Thai military detains ousted leaders as coup sets off small acts of protest

5/23/2014
NEW YORK TIMES

BANGKOK — Former Prime Minister Yingluck Shinawatra and leading members of Thailand’s deposed government surrendered to the military today after being summoned by the generals now leading the country.

The political leaders were detained, the military said, without providing information about their whereabouts. Yingluck was one of about 150 people sent for by the junta, which seized power in a coup Thursday.

Even as military leaders tried to tighten their hold on the country, there were early signs of defiance toward Thailand’s second coup in a decade.

Small groups of people opposed to the coup gathered around Bangkok and a northern city, Chiang Mai, displaying signs critical of the military.
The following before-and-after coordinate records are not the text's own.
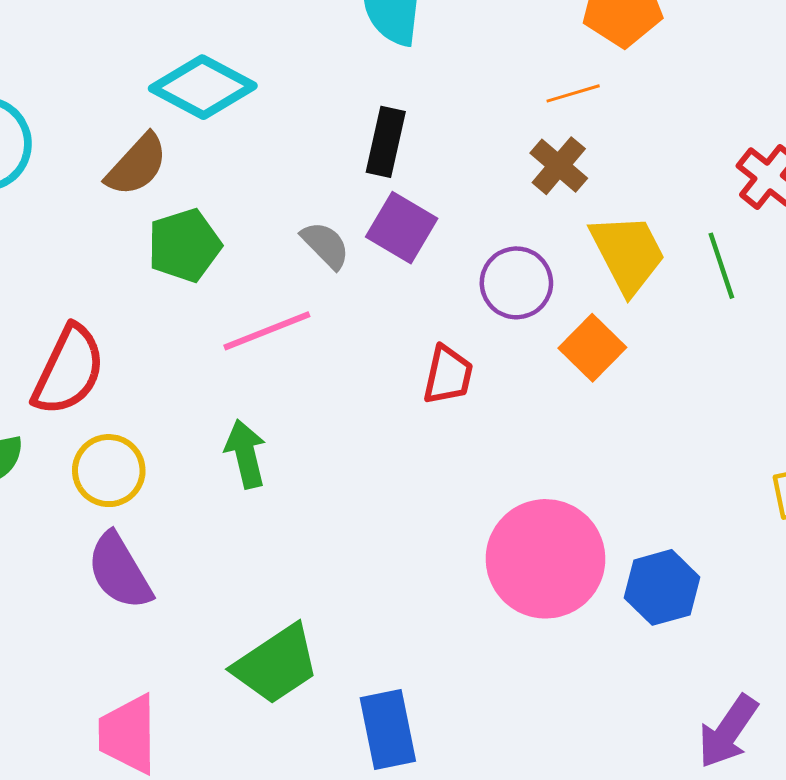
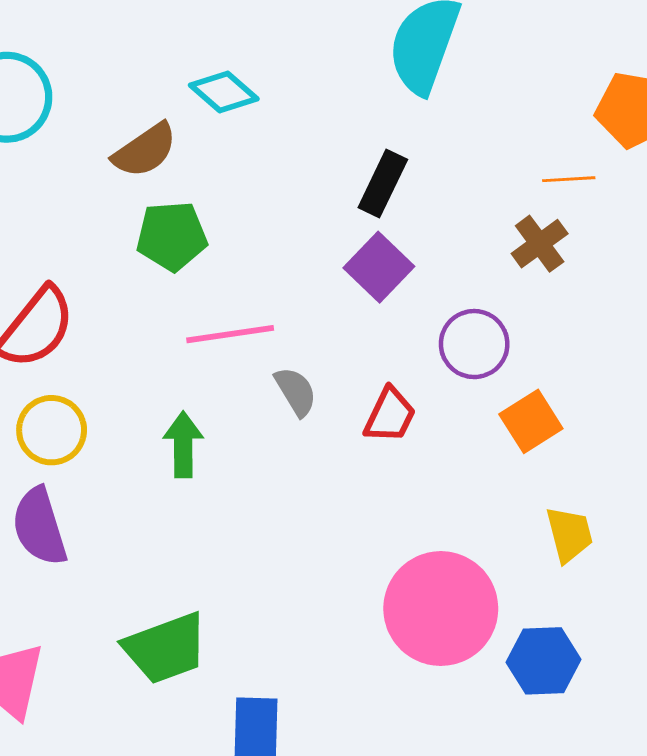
cyan diamond: (203, 87) -> (224, 92), size x0.7
gray semicircle: (325, 245) -> (296, 391), moved
yellow trapezoid: (628, 253) -> (569, 534), moved, size x0.7

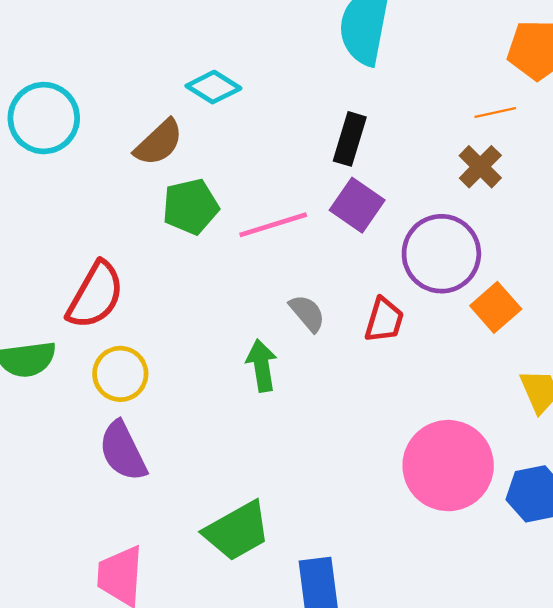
pink line: (230, 334) -> (273, 225), moved
purple circle: (474, 344) -> (441, 254), size x1.4
green arrow: (183, 445) -> (262, 365), moved

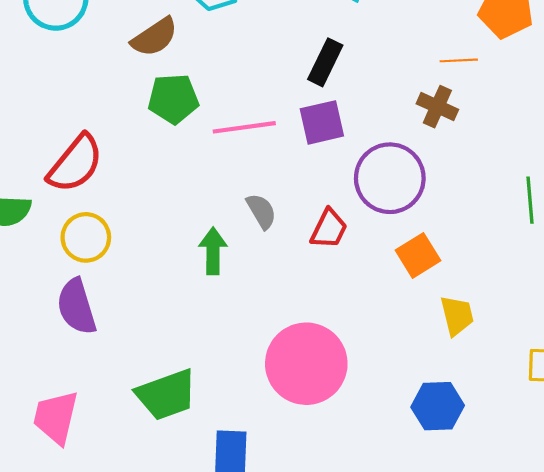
brown cross: (480, 167) -> (437, 107), turned -30
purple square: (357, 205) -> (322, 122), turned 33
orange square: (496, 307) -> (418, 255), moved
pink circle: (448, 466) -> (306, 364), moved

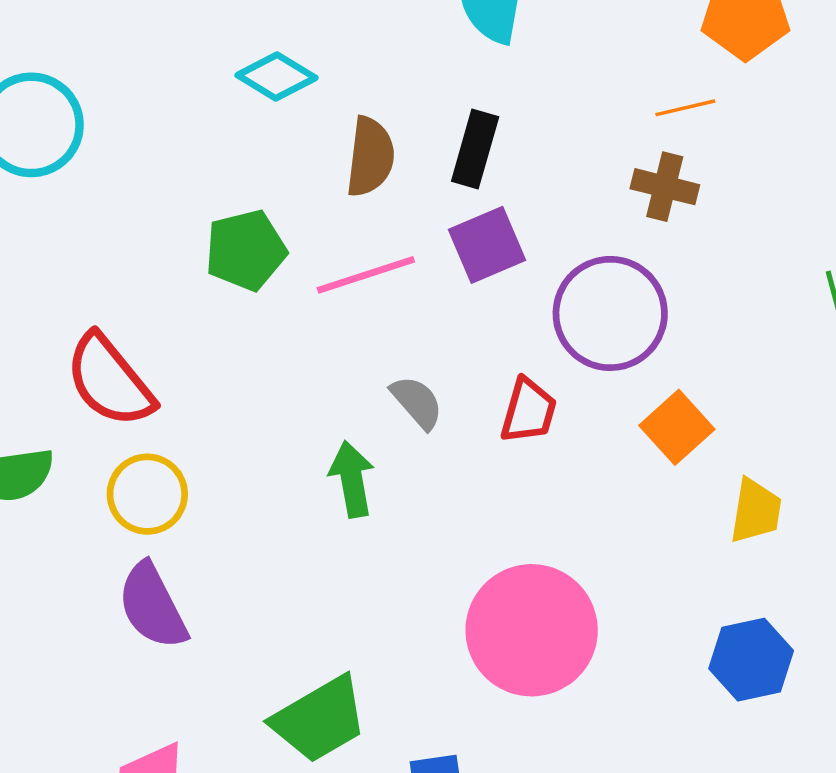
brown semicircle: (155, 37) -> (370, 157), moved, turned -39
red semicircle: (75, 164) -> (110, 381), turned 112
yellow trapezoid: (457, 315) -> (756, 511), turned 33

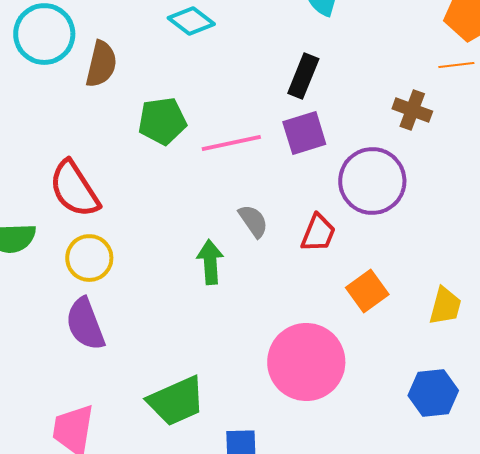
orange line: (685, 108) -> (456, 65), moved
brown semicircle: (370, 157) -> (101, 64), moved
orange square: (677, 427) -> (367, 291), moved

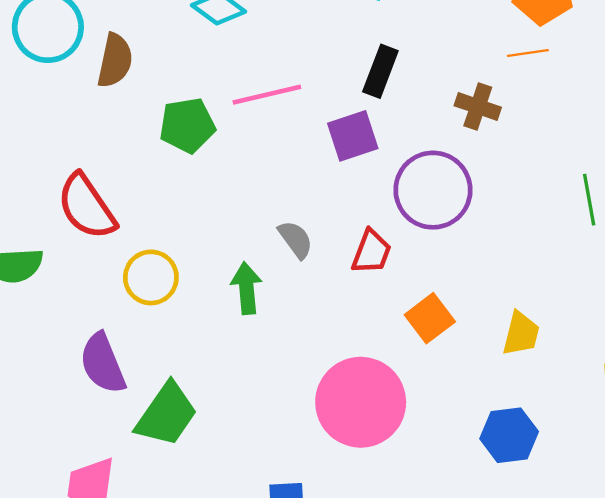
black rectangle: (303, 76) -> (380, 71), moved
pink line: (231, 143) -> (267, 95), moved
yellow circle: (89, 258) -> (151, 277), moved
green trapezoid: (176, 401) -> (167, 414), moved, turned -30

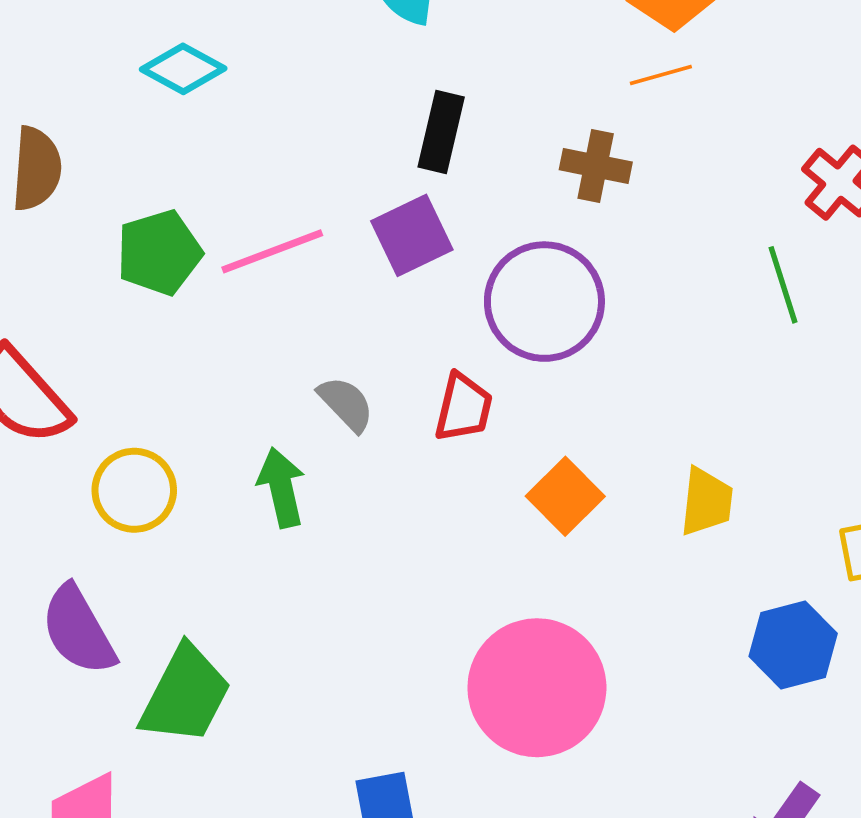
pink line: (267, 95) -> (272, 251), moved
pink circle: (361, 402) -> (537, 688), moved
blue hexagon: (509, 435) -> (793, 645), moved

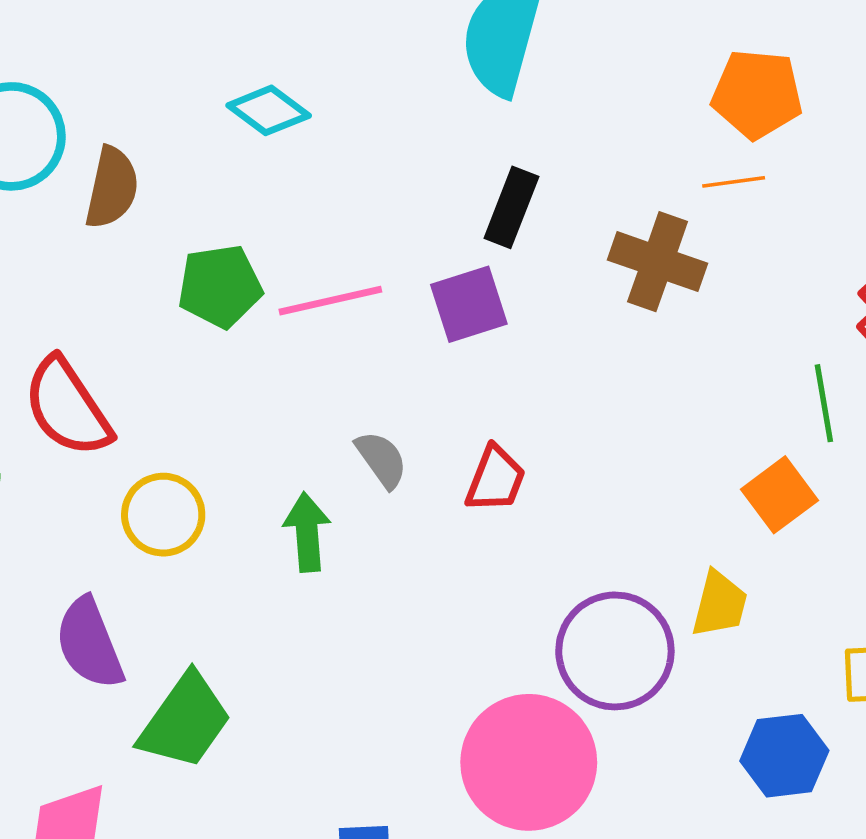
brown cross: (596, 166) -> (658, 262), size x1.4
purple circle: (544, 302) -> (615, 651), moved
orange square: (565, 496) -> (779, 495), moved

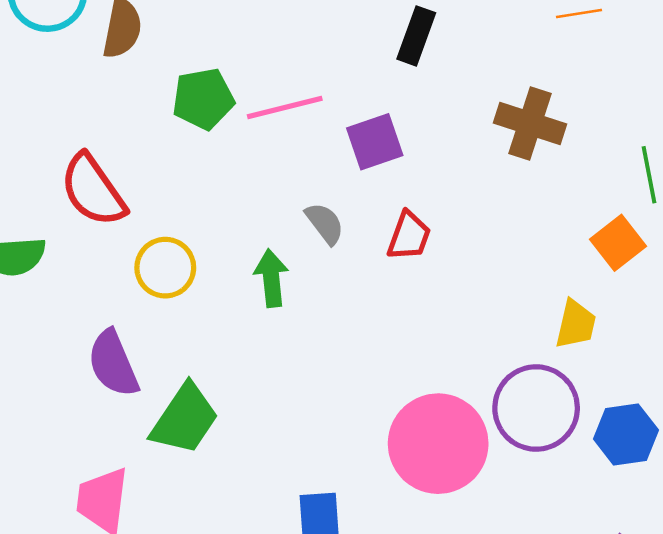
brown cross: (658, 262) -> (530, 123), moved
purple square: (469, 304) -> (375, 142), moved
purple circle: (615, 651) -> (536, 408), moved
Some symbolically taped their mouths shut.

Despite a ban by the junta on gatherings of more than five people, hundreds of protesters assembled in Bangkok’s main shopping district and confronted a line of heavily armed soldiers. “Get out, dictators!” chanted the crowd, which had been organized through Facebook.

One man shouted, “The anti-coup protests have begun.”

The protesters were dispersed by soldiers at dusk, and about five people were arrested.

During the last coup, in 2006, opposition to the military coalesced more slowly.

Thailand has had about a dozen coups over the past eight decades, but analysts said Thursday’s upheaval was among the most contentious, and risky. The party that was ousted is well organized and has vowed to fight for electoral democracy.

One prominent member of the movement supporting the deposed government, Sombat Boonngamanong, wrote on Facebook that he would defy a military summons. “Catch me if you can,” he titled his post.

“I don’t accept the power of the coup makers,” he wrote, urging Thais to “join the resistance.”

The political movement was founded by Yingluck’s brother Thaksin Shinawatra, a tycoon and former prime minister. The coup has effectively disenfranchised Thaksin’s many supporters in the rural north of the country, who keep winning national elections only to see their chosen leaders ousted in a long-running political struggle with the Bangkok establishment. The 2006 coup unseated Thaksin, who now lives in self-imposed exile rather than face corruption charges at home that he says are politically motivated.

Still, as with the coup in 2006, many Thais said this week that they were grateful toward the military, blaming politicians for a six-month political deadlock and saying it necessitated a takeover.

“It’s time to clean this country up,” read one comment on a special Facebook page that was set up by the junta but carried a wide range of opinions. “Hooray! Our hearts are with the Thai military.”

Another posting described the coup as futile because Thaksin’s political movement would probably win elections again once democracy returned to the country. His movement has won every election since 2001, but its leaders have been removed from power five times, including three times by the courts, whose decisions have largely favored the traditional elites.

Yingluck was out of office at the time of this week’s coup, after having been removed this month by a court ruling; one of her deputies had taken over as prime minister.

There was a sense among analysts and commentators that Thailand’s political turmoil was far from over.

The Bangkok Post, an English-language daily newspaper, warned in an editorial that a coup was “not the solution.” The military’s takeover is “likely to stir up stiff resistance, provoke acts of violence and possibly cause more loss of life,” it said.

The United States today urged citizens to “reconsider any nonessential travel to Thailand.”

The military takeover drew rebukes from the United States and other world powers, and today, Marie Harf, the deputy State Department spokeswoman, said the department had suspended $3.5 million in financing for military sales and military training and was reviewing the rest of the $10.5 million in assistance it was providing Thailand.

Asked what steps Thailand’s military needed to take to improve relations with the United States, and presumably qualify for a resumption of aid, Harf said, “We urge the immediate restoration of civilian rule, a return to democracy, and obviously respect for human rights during this period of uncertainty.”